Business analysts use a variety of tools to connect management needs with IT know-how

Just about every industry uses information technology in their business processes, and that technology is constantly changing. How does a business keep up with and take advantage of those changes?

Bob Prentiss portrait
Bob Prentiss

Enter the business analyst. The BA—aka computer systems analyst, product manager, solutions designer, managing analyst—keeps abreast of the latest technology while simultaneously addressing the process needs of the organization.

“The role of the business analyst is typically thought of as a liaison or translator—someone who takes business-speak and turns it into IT-speak,” says Certified Business Analysis Professional Bob Prentiss, who helps the University of Minnesota College of Continuing and Professional Studies deliver its business analysis courses. “We report on trends, analyze the current enterprise or product or function, and give the business options to stay current while improving efficiency. We enable change.

“Business Analysis has been around since the beginning of time when many of us were simply jacks-of-all-trades (doing development, project management, quality assurance, and business analysis). We were doing business analysis, we just did not know what it was yet,” says Prentiss, who has helped companies transform their IT processes for 20-plus years. As the role of technology in business became solidified and more complex, companies needed a fixer to help them understand it all. “IBM was the first to formalize the profession. Now education, health care, finance, food distribution—virtually every industry supports it. The US will need to fill another 100,000 such jobs in the next ten years*,” says Prentiss.
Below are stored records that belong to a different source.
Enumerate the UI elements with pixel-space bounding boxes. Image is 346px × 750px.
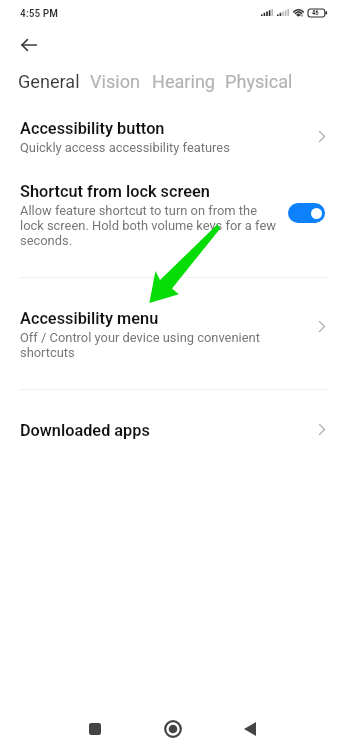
button[interactable]: Shortcut from lock screen	[288, 203, 325, 223]
staticText: Vision	[90, 71, 140, 92]
staticText: Allow feature shortcut to turn on from t…	[20, 203, 276, 248]
staticText: General	[18, 71, 80, 92]
staticText: Accessibility button	[20, 119, 165, 138]
button[interactable]: Home	[151, 707, 195, 750]
button[interactable]: Recent apps	[73, 707, 117, 750]
staticText: Quickly access accessibility features	[20, 140, 230, 155]
button[interactable]: Physical	[225, 68, 293, 95]
button[interactable]: Hearing	[152, 68, 216, 95]
staticText: Physical	[225, 71, 293, 92]
staticText: Shortcut from lock screen	[20, 182, 210, 201]
staticText: Hearing	[152, 71, 216, 92]
staticText: Accessibility menu	[20, 309, 159, 328]
staticText: 46	[312, 9, 319, 17]
button[interactable]: Downloaded apps	[0, 421, 346, 442]
button[interactable]: Shortcut from lock screen	[0, 182, 346, 248]
button[interactable]: Vision	[90, 68, 140, 95]
button[interactable]: Accessibility button	[0, 119, 346, 155]
staticText: 4:55 PM	[20, 6, 58, 19]
button[interactable]: Accessibility menu	[0, 309, 346, 360]
button[interactable]: Back	[12, 28, 46, 62]
staticText: Off / Control your device using convenie…	[20, 330, 260, 360]
button[interactable]: Back	[228, 707, 272, 750]
staticText: Downloaded apps	[20, 421, 150, 440]
button[interactable]: General	[18, 68, 80, 95]
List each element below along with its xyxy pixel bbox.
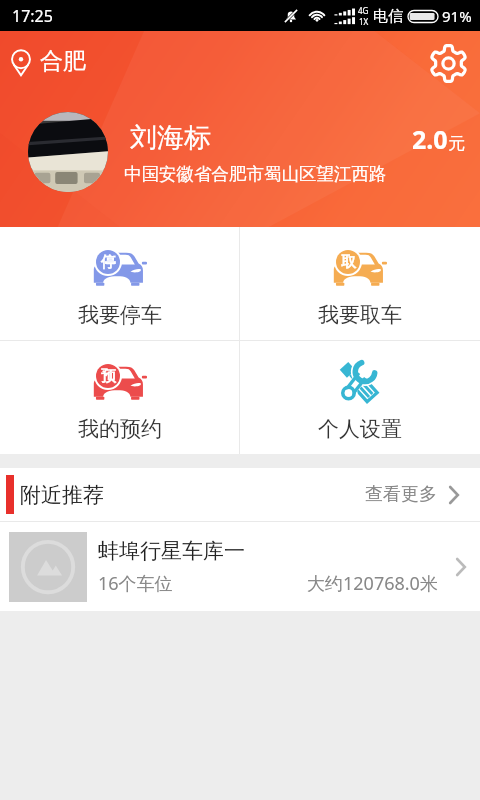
staticText: 合肥	[40, 47, 86, 76]
button[interactable]: 预	[0, 341, 239, 454]
staticText: 17:25	[12, 5, 53, 27]
staticText: 取	[341, 253, 356, 272]
staticText: 蚌埠行星车库一	[98, 538, 245, 564]
button[interactable]: 停	[0, 227, 239, 340]
staticText: 我要停车	[78, 302, 162, 328]
button[interactable]: 个人设置	[240, 341, 480, 454]
staticText: 我要取车	[318, 302, 402, 328]
staticText: 查看更多	[365, 483, 437, 506]
staticText: 4G	[358, 5, 369, 16]
staticText: 1X	[359, 16, 369, 27]
staticText: 我的预约	[78, 416, 162, 442]
staticText: 91%	[442, 6, 472, 26]
button[interactable]: Settings	[418, 33, 478, 93]
staticText: 刘海标	[130, 121, 211, 155]
button[interactable]: 附近推荐	[0, 468, 480, 521]
staticText: 个人设置	[318, 416, 402, 442]
staticText: 16个车位	[98, 571, 173, 596]
button[interactable]: 取	[240, 227, 480, 340]
staticText: 附近推荐	[20, 482, 104, 508]
staticText: 元	[448, 133, 465, 154]
staticText: 停	[101, 253, 116, 272]
staticText: 电信	[373, 7, 403, 26]
button[interactable]: 蚌埠行星车库一	[0, 522, 480, 611]
button[interactable]: 合肥	[0, 44, 96, 81]
staticText: 大约120768.0米	[307, 571, 438, 596]
staticText: 2.0	[412, 122, 448, 156]
staticText: 中国安徽省合肥市蜀山区望江西路	[124, 163, 387, 185]
staticText: 预	[101, 367, 116, 386]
The US will need to fill another 100,000 business analyst jobs in the next ten years.
— Bureau of Labor Statistics

Al Bryl profile image

“It’s research and discovery,” says Albert Bryl about the function of business analysis. Bryl was working desktop support for the U of M Office of Information Technology when he became interested in business analysis. Completing the U’s Business Analysis Certificate helped him make the career change. “As the business systems analyst in the Academic Health Center, I gather information about what management needs, assess the process and products we’re currently using, and present them with options for optimizing the system.”

While it’s helpful for BAs to have an IT background, it isn’t a prerequisite. Bryl says his past IT experience helps him understand tech requirements, but the job is really more about listening. “I’m always in customer service,” he says. “IT has a tendency to grab a solution before understanding the problem. My job is to understand the problem and harness the skills of the IT staff to find the appropriate solution.”
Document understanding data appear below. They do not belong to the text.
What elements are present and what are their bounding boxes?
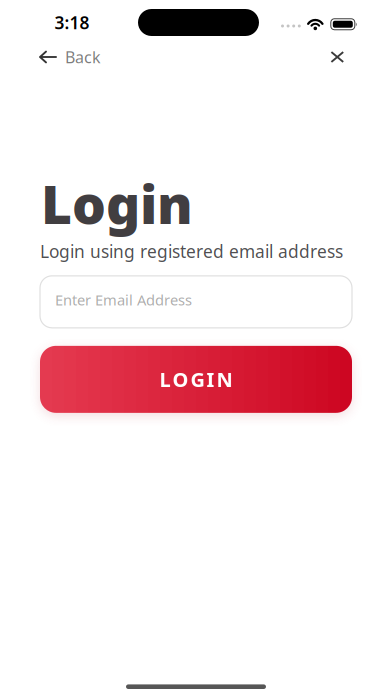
staticText: 3:18 <box>54 11 90 34</box>
staticText: Login using registered email address <box>40 240 343 263</box>
staticText: Enter Email Address <box>55 290 192 310</box>
button[interactable]: Close <box>331 51 353 63</box>
button[interactable]: L O G I N <box>40 346 352 413</box>
button[interactable]: Enter Email Address <box>40 276 352 328</box>
staticText: Login <box>41 168 193 239</box>
staticText: Back <box>65 46 101 68</box>
button[interactable]: Back <box>39 46 101 68</box>
staticText: L O G I N <box>160 366 232 393</box>
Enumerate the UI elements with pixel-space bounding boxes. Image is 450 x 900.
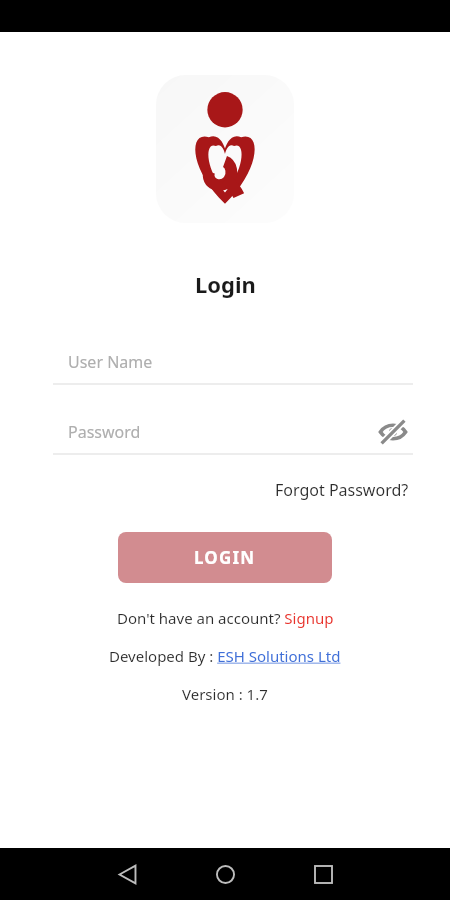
button[interactable]: Show password	[373, 412, 413, 452]
button[interactable]: Forgot Password?	[271, 475, 413, 505]
staticText: Login	[195, 269, 256, 299]
button[interactable]: LOGIN	[118, 532, 332, 583]
staticText: Don't have an account? Signup	[117, 608, 334, 628]
button[interactable]: User Name	[53, 341, 413, 383]
staticText: User Name	[68, 351, 153, 373]
staticText: Password	[68, 421, 141, 443]
button[interactable]: Don't have an account? Signup	[117, 608, 334, 628]
button[interactable]: App logo	[156, 75, 294, 223]
staticText: LOGIN	[194, 546, 256, 569]
staticText: Forgot Password?	[275, 479, 409, 501]
button[interactable]: Back	[99, 848, 155, 900]
button[interactable]: Recent apps	[295, 848, 351, 900]
button[interactable]: Home	[197, 848, 253, 900]
button[interactable]: Password	[53, 411, 413, 453]
staticText: Developed By : ESH Solutions Ltd	[109, 646, 341, 666]
button[interactable]: Developed By : ESH Solutions Ltd	[109, 646, 341, 666]
staticText: Version : 1.7	[182, 684, 268, 704]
Bryl says he has the U’s BA certificate program to thank for his new career. “Classes are taught by experts in the field, who share stories about how they worked through problems and which tools they used. They share their successes and failures. Without this college, I would not have been able to move on to my new career path as a business systems analyst and to continue helping solve U of M problems.”


*Bureau of Labor Statistics projects 14.3 percent growth in management analyst jobs between 2016 (806.4M) and 2026 (921.6M).